Originally Posted by hollywood9826
Thats not a stat line like we would see today. The combo of average, and power, with so little Ks would make me belive it would be back in the 50s or earlier before they raised they mound.
If you hadnt thrown the NL MVP kicker in there I would have guessed it to be Ted Williams line, but thats alot triples Fenways short porch. Even given that I would have guessed Ted anyway.
I know Musial was pretty much the Ted Williams of the National league though. Had he not recently dies I would have probably never thought of them though (probably like most people). I think the Cards stadium at the time has pretty big like 350 plus down the lines. making the triples a little easier to manage.
I would have guessed Willie Mays but I dont think he ever hit for that high of an average.
Thats has to pretty much be Musial I think of anyone else.
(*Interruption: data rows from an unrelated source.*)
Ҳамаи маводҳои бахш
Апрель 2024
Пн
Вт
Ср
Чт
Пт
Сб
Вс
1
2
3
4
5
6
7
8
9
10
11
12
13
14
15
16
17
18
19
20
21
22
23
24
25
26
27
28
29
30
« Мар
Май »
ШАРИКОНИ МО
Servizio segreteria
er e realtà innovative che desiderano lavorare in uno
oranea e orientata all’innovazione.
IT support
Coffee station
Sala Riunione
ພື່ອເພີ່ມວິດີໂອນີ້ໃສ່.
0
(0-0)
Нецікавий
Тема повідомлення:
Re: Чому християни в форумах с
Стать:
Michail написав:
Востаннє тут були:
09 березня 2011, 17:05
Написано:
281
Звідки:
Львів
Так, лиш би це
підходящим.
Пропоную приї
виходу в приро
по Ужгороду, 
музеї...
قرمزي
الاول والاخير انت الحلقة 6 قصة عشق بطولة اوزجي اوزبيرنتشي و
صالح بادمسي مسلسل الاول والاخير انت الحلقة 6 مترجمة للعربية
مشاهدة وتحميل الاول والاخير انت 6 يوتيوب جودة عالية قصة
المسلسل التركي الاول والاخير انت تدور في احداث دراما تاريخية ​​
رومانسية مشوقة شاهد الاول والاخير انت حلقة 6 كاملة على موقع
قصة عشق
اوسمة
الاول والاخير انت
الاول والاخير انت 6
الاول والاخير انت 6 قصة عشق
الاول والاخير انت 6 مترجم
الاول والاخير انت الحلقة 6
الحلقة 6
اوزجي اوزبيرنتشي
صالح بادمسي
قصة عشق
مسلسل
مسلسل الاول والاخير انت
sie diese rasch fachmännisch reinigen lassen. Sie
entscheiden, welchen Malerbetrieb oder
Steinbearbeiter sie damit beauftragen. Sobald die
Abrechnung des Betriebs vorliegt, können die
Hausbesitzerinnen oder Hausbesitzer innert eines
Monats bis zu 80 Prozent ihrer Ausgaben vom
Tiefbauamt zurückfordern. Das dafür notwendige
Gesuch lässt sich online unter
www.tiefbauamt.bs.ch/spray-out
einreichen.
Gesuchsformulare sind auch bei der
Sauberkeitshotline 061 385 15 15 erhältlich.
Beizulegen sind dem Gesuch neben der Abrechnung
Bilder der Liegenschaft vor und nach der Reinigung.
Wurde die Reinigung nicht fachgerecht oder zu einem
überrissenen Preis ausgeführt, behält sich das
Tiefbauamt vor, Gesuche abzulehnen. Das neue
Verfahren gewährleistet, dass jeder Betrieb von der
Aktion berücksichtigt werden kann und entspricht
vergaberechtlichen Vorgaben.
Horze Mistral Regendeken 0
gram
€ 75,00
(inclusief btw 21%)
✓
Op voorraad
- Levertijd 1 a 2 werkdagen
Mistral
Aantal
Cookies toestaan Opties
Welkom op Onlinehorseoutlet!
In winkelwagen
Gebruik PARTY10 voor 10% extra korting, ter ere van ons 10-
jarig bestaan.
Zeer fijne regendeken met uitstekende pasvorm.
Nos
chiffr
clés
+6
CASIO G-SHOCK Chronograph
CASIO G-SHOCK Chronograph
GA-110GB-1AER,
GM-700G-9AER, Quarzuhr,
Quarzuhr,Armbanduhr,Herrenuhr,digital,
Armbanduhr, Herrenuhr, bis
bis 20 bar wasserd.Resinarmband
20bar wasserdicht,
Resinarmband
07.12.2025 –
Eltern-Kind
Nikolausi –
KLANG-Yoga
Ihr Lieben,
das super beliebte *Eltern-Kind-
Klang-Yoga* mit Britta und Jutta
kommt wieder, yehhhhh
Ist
Bingo. You know your baseball.
Stan the Man it was, in 1948. Cards didn't even go to the Series that year (Bob Feller's Cleveland Indians vs. the Boston Braves, "Spahn and Sain, pray for rain"). From his first full year in the league (1942), Stan had 16 straight .300 seasons, and never hit less than .330 between 1948-54. In 1962, at 41, he hit .330. And old Sportsman's Park, where my dad took me to watch Cardinals' games, was one of those old timey big, big ball parks - 351' to LF, 422' to CF, 354' to right-center, but just 310' down the LF line. Browns played there til 1953, when they moved to, ta da, Baltimore and became the Orioles. Life magazine annointed Stan the Man the best player in MLB between 1946-55. He was, literally, The Man.